The official and the aide claimed the IDF has had "no operational activity whatsoever" in Gaza for the last three months, since an informal ceasefire was established between the Palestinians and the Israelis in that area, but that in the same time Hamas fighters have launched more than 100 Qassam rockets across the border aimed at Israeli civilian targets.

As further evidence of the problems originating in Gaza and its porous border with Egypt, the official pointed to the deadly homicide bombing on January 29 in Eilat, the first ever in the southern Israeli resort town, and said IDF officials "know for sure" the bomber came from Gaza.

The official was skeptical about Western plans to shore up the Fatah security forces loyal to Palestinian President Mahmoud Abbas, also known as Abu Mazen.

"Every meeting we have on this subject always ends in the conclusion, 'Bolster Abu Mazen, bolster Abu Mazen' as if that will solve all the problems," the IDF official said. "He was in power two years ago [before Hamas came to power], wasn't he?" the official asked. "What did he do then?"

The official said the Israelis themselves provide Abbas with weapons and money, and that some of the weapons have wound up in the hands of Hamas fighters.

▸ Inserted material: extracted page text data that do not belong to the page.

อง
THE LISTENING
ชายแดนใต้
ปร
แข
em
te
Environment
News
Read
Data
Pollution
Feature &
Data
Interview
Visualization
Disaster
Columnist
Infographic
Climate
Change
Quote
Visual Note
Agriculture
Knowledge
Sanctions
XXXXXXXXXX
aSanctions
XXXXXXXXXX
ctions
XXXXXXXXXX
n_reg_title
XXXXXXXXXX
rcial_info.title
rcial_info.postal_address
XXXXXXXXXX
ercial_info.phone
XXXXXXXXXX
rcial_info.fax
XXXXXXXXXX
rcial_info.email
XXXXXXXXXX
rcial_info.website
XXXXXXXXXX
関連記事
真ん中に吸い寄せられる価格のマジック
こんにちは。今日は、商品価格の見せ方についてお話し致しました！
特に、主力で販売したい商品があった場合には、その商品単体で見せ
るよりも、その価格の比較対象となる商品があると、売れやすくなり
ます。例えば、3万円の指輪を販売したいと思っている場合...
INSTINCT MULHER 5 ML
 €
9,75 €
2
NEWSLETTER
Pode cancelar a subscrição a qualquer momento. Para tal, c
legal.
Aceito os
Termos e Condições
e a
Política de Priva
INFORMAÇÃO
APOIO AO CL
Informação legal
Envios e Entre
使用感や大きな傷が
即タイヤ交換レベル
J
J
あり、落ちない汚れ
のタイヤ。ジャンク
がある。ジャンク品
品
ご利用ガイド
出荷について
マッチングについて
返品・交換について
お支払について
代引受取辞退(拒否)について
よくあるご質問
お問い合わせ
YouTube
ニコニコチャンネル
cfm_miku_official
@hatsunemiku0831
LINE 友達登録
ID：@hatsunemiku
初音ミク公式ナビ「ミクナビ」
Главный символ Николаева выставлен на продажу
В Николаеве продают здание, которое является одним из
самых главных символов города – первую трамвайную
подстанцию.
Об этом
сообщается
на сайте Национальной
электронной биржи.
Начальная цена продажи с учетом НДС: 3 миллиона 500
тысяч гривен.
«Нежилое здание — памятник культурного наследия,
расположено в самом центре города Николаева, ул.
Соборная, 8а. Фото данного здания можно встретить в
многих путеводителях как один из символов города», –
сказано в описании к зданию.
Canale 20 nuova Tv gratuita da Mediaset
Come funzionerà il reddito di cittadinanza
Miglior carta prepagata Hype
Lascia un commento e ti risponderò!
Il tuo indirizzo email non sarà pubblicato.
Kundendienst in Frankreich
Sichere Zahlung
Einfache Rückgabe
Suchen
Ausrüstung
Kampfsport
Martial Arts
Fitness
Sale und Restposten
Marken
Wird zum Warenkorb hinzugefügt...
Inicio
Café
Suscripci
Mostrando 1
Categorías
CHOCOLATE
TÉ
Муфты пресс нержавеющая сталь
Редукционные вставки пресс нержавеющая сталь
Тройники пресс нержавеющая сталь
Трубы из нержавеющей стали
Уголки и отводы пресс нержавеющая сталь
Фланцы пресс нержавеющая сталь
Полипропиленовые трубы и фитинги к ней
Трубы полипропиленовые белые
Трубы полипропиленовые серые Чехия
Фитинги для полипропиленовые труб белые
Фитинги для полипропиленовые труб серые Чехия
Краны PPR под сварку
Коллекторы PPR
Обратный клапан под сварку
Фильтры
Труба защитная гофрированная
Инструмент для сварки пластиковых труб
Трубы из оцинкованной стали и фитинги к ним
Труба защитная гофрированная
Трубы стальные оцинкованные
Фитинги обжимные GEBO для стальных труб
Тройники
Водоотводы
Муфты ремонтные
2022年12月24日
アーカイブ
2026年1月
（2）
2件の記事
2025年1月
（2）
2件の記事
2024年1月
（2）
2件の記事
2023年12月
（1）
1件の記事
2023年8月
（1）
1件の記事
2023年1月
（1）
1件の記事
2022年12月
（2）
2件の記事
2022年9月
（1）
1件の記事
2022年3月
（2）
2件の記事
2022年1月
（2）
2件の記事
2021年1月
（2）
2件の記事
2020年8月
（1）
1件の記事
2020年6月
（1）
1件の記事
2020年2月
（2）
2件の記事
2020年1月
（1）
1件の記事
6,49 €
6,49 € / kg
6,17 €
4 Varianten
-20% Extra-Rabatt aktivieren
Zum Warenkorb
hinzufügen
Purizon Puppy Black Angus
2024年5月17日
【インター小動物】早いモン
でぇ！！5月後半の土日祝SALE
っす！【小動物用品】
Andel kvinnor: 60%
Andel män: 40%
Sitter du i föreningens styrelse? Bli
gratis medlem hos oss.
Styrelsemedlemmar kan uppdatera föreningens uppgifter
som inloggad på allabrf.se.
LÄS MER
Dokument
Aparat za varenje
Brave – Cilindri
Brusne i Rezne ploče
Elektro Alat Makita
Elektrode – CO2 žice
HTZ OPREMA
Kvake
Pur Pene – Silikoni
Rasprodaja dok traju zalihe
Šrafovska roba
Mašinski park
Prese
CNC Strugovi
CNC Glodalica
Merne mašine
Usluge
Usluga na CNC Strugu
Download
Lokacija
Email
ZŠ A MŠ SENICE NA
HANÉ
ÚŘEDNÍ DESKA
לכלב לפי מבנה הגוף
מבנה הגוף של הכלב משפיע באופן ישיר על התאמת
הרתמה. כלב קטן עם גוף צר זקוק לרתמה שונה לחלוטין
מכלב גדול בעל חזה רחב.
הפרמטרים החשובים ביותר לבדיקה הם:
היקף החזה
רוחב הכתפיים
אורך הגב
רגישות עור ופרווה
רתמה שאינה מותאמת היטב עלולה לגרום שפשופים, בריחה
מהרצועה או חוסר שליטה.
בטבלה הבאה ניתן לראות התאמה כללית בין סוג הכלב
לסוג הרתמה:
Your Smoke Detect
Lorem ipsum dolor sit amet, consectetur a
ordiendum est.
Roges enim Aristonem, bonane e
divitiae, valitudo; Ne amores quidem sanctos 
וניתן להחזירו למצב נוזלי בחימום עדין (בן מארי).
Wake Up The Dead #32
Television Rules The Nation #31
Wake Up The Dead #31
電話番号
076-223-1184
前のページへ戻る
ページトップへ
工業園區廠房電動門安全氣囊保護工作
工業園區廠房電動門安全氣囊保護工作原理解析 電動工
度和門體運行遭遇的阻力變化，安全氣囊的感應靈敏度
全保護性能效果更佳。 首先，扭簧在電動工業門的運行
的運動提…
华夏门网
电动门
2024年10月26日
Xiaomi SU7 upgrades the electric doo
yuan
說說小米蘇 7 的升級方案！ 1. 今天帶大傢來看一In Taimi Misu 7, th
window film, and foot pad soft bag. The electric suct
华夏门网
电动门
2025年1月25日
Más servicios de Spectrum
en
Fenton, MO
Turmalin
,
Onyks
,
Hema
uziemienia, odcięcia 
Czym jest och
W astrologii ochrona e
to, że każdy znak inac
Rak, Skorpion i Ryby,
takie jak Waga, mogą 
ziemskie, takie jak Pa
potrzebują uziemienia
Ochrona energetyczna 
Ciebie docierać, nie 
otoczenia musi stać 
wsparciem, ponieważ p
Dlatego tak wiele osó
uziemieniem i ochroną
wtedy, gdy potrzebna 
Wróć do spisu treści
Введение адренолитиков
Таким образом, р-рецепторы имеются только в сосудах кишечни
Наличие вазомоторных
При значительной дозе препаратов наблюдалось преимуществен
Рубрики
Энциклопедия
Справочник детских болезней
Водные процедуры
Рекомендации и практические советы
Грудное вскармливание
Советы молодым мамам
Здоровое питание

The officials looked with concern on the internecine warfare between Hamas and Fatah, which killed more than thirty people and wounded more than 200 others in clashes over the past week.

"They are killing each other like hell," the official said, "in a very brutal manner."

Even as Hamas and Fatah leaders met in Saudi Arabia for mediation talks, the official foresaw no immediate breakthrough in their efforts to reach a truce and establish a national unity government.

Hamas remains "strong," the officer said, adding "they are far from giving up the power" and equally unwilling to change their ideology, which is sworn to Israel's destruction.